Pharmaceutical company Agios has received FDA approval for its acute myeloid leukemia (AML) drug Tibsovo (ivosidenib) tablets for the treatment of adult patients with relapsed or refractory acute myeloid leukemia (AML) who have specific mutations in the IDH1 gene as identified by a companion diagnostic.
“Tibsovo is a targeted therapy that fills an unmet need for patients with relapsed or refractory AML who have an IDH1 mutation,” said Richard Pazdur, M.D., director of the FDA’s Oncology Center of Excellence and acting director of the Office of Hematology and Oncology Products in the FDA’s Center for Drug Evaluation and Research in a press release. “The use of Tibsovo is associated with a complete remission in some patients and a reduction in the need for both red cell and platelet transfusions.”
Agios first submitted its application for ivosidenib for the (AML) indication in late December last year with a request for priority review. The FDA granted the application Fast Track and Priority Review designations. It also received Orphan Drug designation, which provides incentives to assist and encourage the development of drugs for rare diseases.
“People with AML who have relapsed or refractory disease have limited treatment options available to them, and it is our hope that we can change that,” Chris Bowden, M.D., CMO of Agios said last December. “Earlier this month at the ASH Annual Meeting, we presented compelling single agent ivosidenib data demonstrating durable responses in high-risk relapsed or refractory AML patients with an IDH1 mutation. These data highlight the potential for ivosidenib to be a first-in-class therapy for patients with R/R AML and an IDH1 mutation.”

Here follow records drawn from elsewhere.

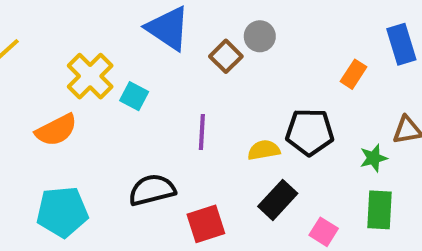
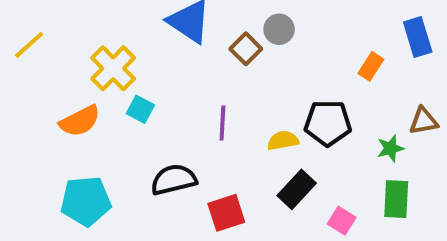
cyan square: (134, 96) -> (140, 109), moved

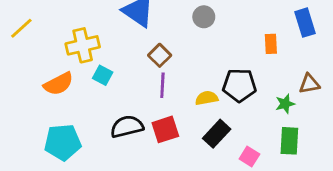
brown square: (246, 49) -> (160, 55), moved
orange rectangle: (371, 66) -> (271, 44), turned -36
yellow cross: (113, 68) -> (83, 45), turned 32
red square: (226, 213) -> (165, 129), moved

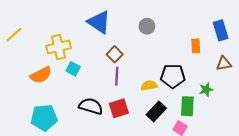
brown triangle: (309, 84) -> (224, 64), moved
black semicircle: (127, 127) -> (91, 106), turned 30
green rectangle: (289, 141) -> (187, 106), moved

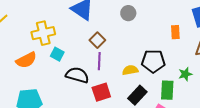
black semicircle: (91, 106) -> (77, 75), moved

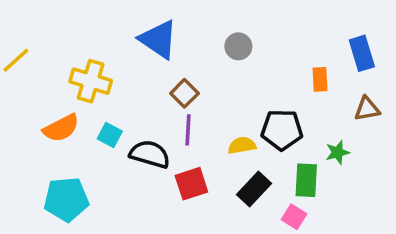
yellow cross: (43, 33) -> (91, 81), turned 30
cyan square: (57, 54) -> (110, 135), moved

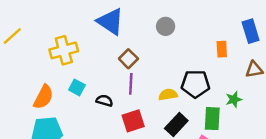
yellow cross: (91, 81) -> (64, 50), turned -32
orange semicircle: (61, 128) -> (43, 97), moved, turned -35
black semicircle: (150, 154) -> (104, 101), size x0.6

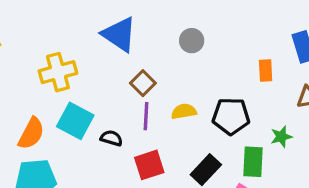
cyan square: (77, 87) -> (75, 121), size x1.6
yellow semicircle: (168, 95) -> (184, 111), moved

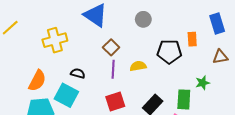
black pentagon: (231, 116) -> (169, 52), moved
cyan square: (75, 121) -> (66, 95), moved
black semicircle: (111, 138) -> (78, 73), moved

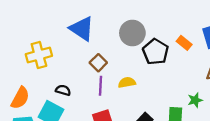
gray circle: (143, 19) -> (132, 33), size x1.5
orange rectangle: (192, 39) -> (184, 43), moved, turned -48
black pentagon: (169, 52) -> (155, 52), moved, turned 30

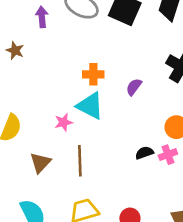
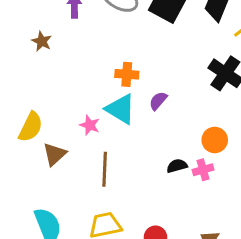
purple semicircle: (134, 87) -> (158, 101), moved
pink star: (64, 122) -> (90, 125), turned 30
brown triangle: (40, 163) -> (55, 154), moved

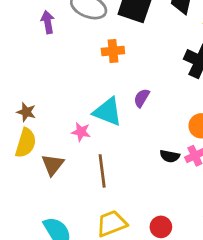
brown star: (42, 41) -> (26, 112), moved
orange cross: (127, 74) -> (113, 51), moved
black semicircle: (177, 166) -> (170, 156), turned -144

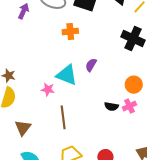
purple arrow: (48, 22) -> (23, 11), turned 35
brown triangle: (53, 165) -> (23, 128), moved

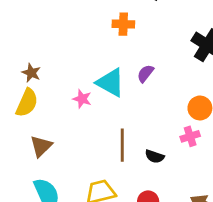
black semicircle: (111, 106) -> (155, 156), moved
brown line: (63, 117) -> (122, 145), moved

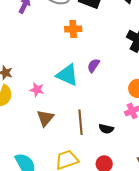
pink star: (82, 99) -> (37, 90), moved
brown triangle: (41, 146) -> (45, 118), moved

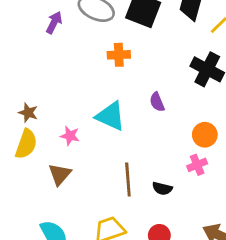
purple semicircle: (93, 65) -> (157, 102), moved, turned -56
brown triangle: (45, 118) -> (60, 174), moved

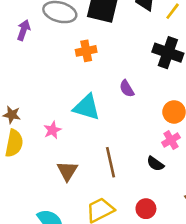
pink star: (70, 136) -> (52, 130), turned -30
brown triangle: (60, 174) -> (67, 171), moved
black semicircle: (162, 188) -> (155, 164), moved, turned 30

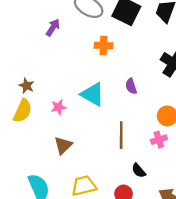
purple arrow: (24, 30) -> (53, 27), moved
brown line: (110, 162) -> (121, 135), moved
black semicircle: (155, 164) -> (139, 171), moved

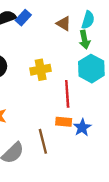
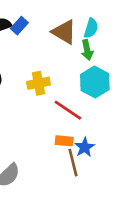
brown triangle: (64, 23) -> (64, 32), size x1.5
red line: (67, 94) -> (68, 110), turned -52
brown line: (43, 141) -> (73, 163), moved

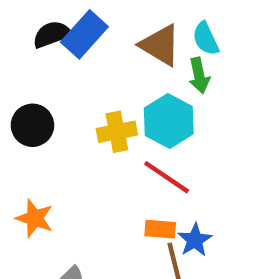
blue rectangle: (19, 26) -> (84, 34), size x1.5
cyan semicircle: (91, 28) -> (206, 39), turned 138
cyan hexagon: (95, 82) -> (169, 121), moved

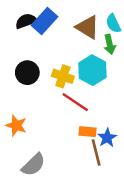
black circle: (32, 125) -> (27, 73), moved
yellow cross: (117, 132) -> (63, 76), turned 30
red line: (167, 177) -> (75, 102), moved

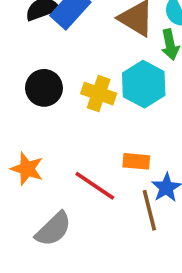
red line: (75, 102) -> (95, 186), moved
orange rectangle: (88, 132) -> (136, 161), moved

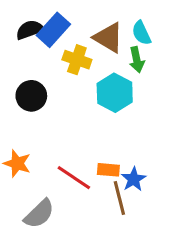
yellow cross: (99, 94) -> (77, 60), moved
orange rectangle: (136, 161) -> (108, 170), moved

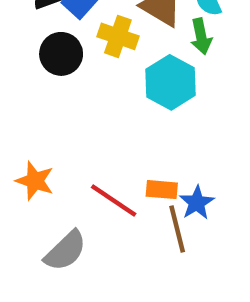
black circle: (31, 96) -> (61, 54), moved

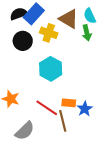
cyan hexagon: (170, 82) -> (51, 69), moved
brown line: (177, 229) -> (63, 121), moved

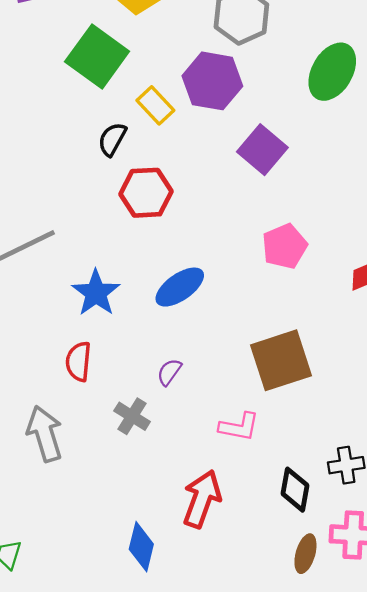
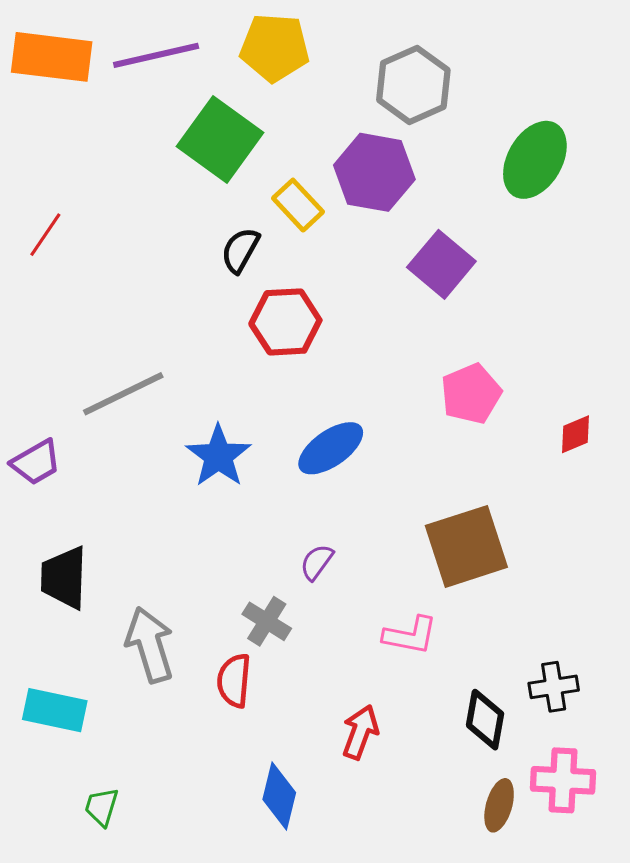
red semicircle: (78, 362) -> (234, 681), moved
red arrow: (202, 499) -> (360, 732), size x0.7

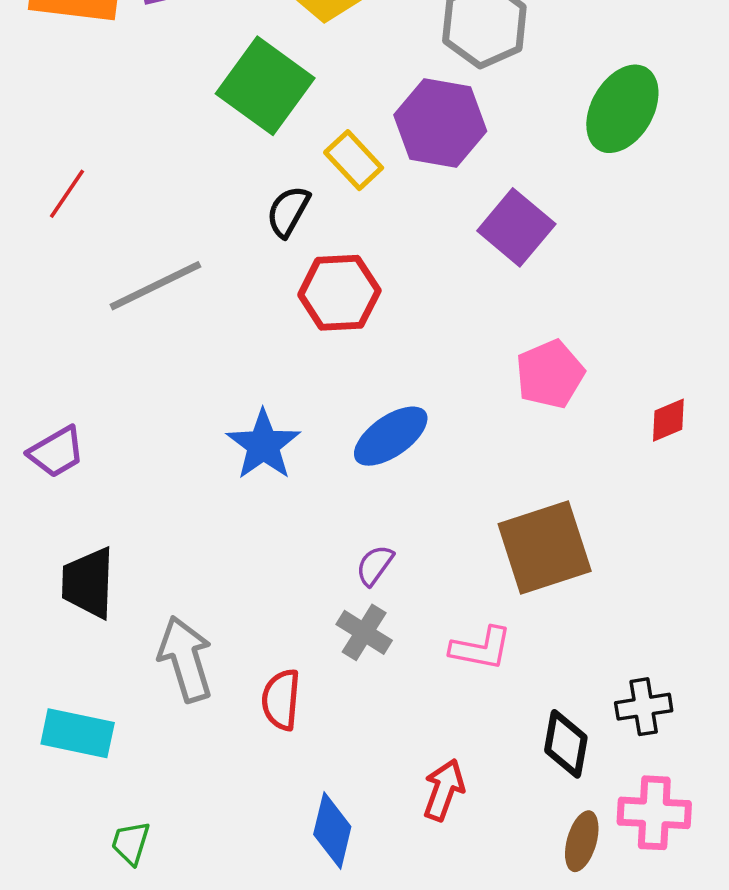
gray line: (123, 394) -> (155, 286), moved
gray cross: (267, 621) -> (364, 632), moved
red arrow: (360, 732) -> (444, 790), moved

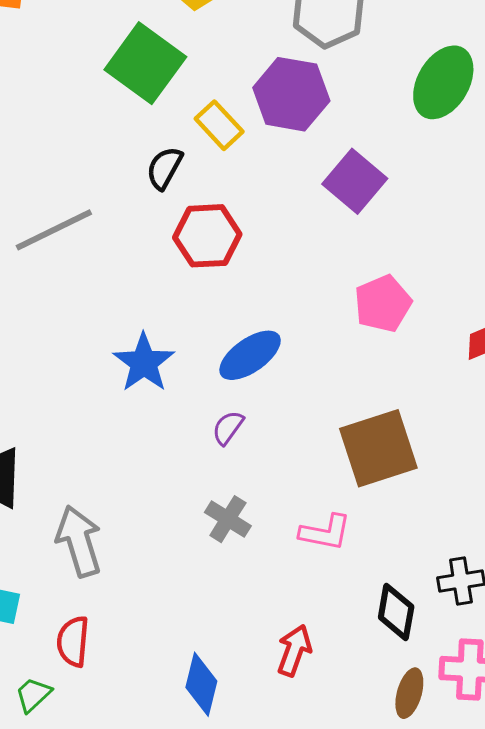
purple semicircle: (375, 565) -> (228, 428), moved
red semicircle: (281, 700) -> (73, 641), moved
green trapezoid: (131, 843) -> (33, 695), turned 30

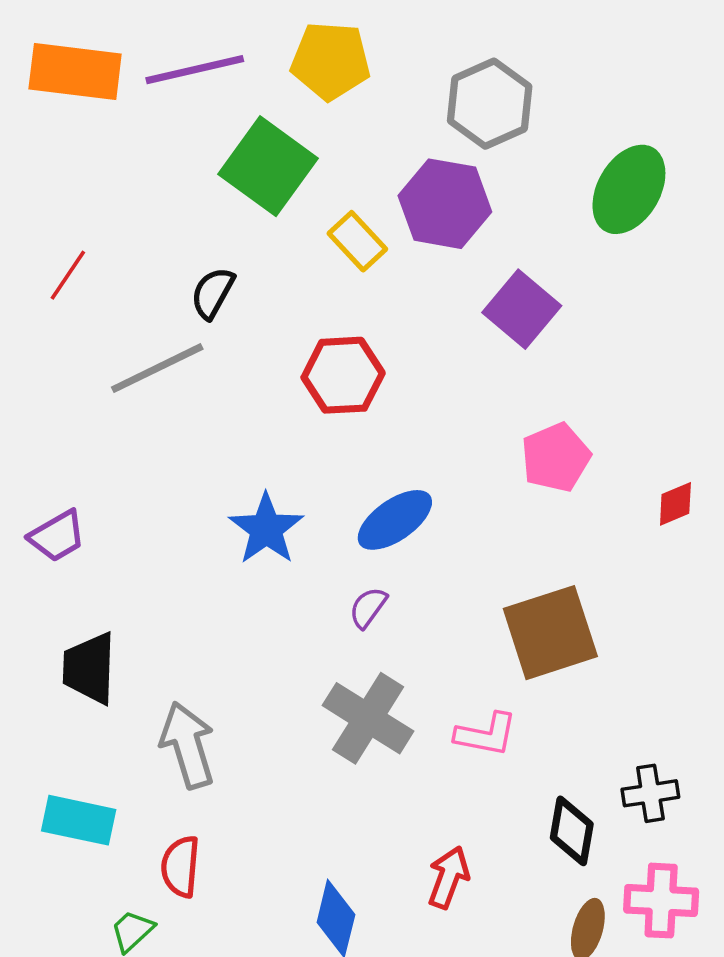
black semicircle: (164, 168) -> (213, 293), moved
gray cross: (228, 519) -> (368, 718), size x1.6

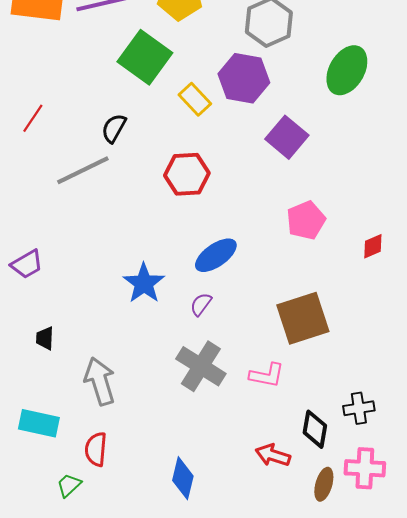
blue star: (266, 529) -> (144, 283), moved
black trapezoid: (89, 668) -> (45, 338), size x0.6
red arrow: (448, 877) -> (273, 455), moved, turned -92

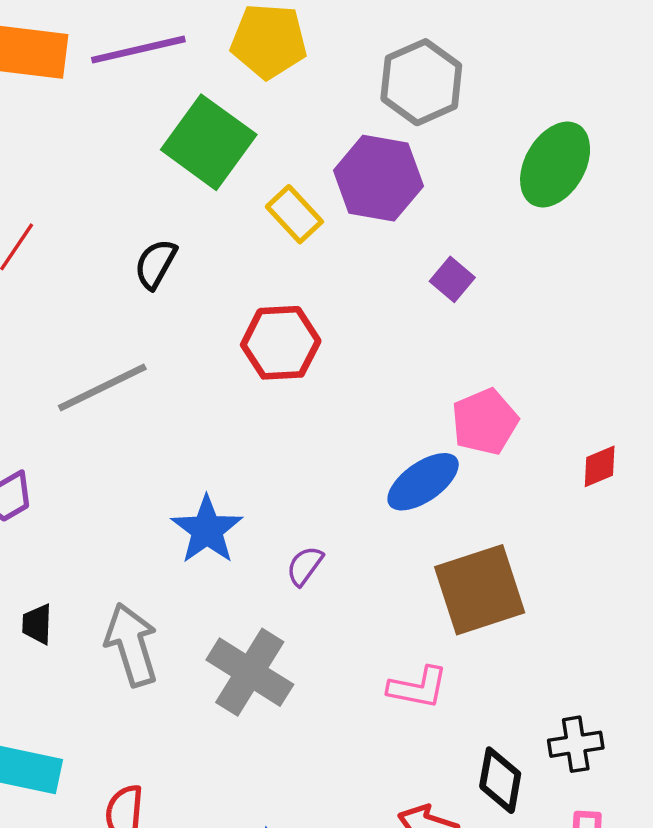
purple square: (287, 137) -> (452, 279), size x0.6
gray line: (83, 170) -> (102, 387), moved
blue ellipse: (216, 255) -> (423, 482), moved
gray cross: (201, 366) -> (250, 672), moved
gray arrow: (100, 381) -> (131, 645), moved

According to the Leukemia & Lymphoma Society (LLS), the approval of ivosidenib comes amid a flurry of approvals in the past two years, after a 40-year drought of new treatments for AML. Three of the approvals, including ivosidenib and its sister IDH2 inhibitor, enasidenib, are first-time approvals, while the others are for new formulations, new indications, or reinstatement of agents that has received approval previously.
The lack of approvals in the past 40 years has largely been due to a lack of a more precise understanding of AML. Advances in molecular analysis has allowed for a greater understanding of the specific genetic mutations characteristic of AML and have provided provided targets, such as IDH1, for the development of new drugs.
“For so long, AML patients have desperately needed new and better options for treatment,” said Louis J. DeGennaro, LLS President and CEO. “And for too long, AML has been treated as a one-size-fits-all disease, so it is encouraging to see these new treatments added to the armamentarium for AML patients. Today's approval is further proof that we are headed in the right direction with a precision medicine approach to conquering this difficult cancer.”
AML is a rapidly progressing cancer that forms in the bone marrow and results in an increased number of abnormal white blood cells in the bloodstream and bone marrow. The National Cancer Institute at the National Institutes of Health estimates that approximately 19,520 people will be diagnosed with AML this year; approximately 10,670 patients with AML will die of the disease in 2018.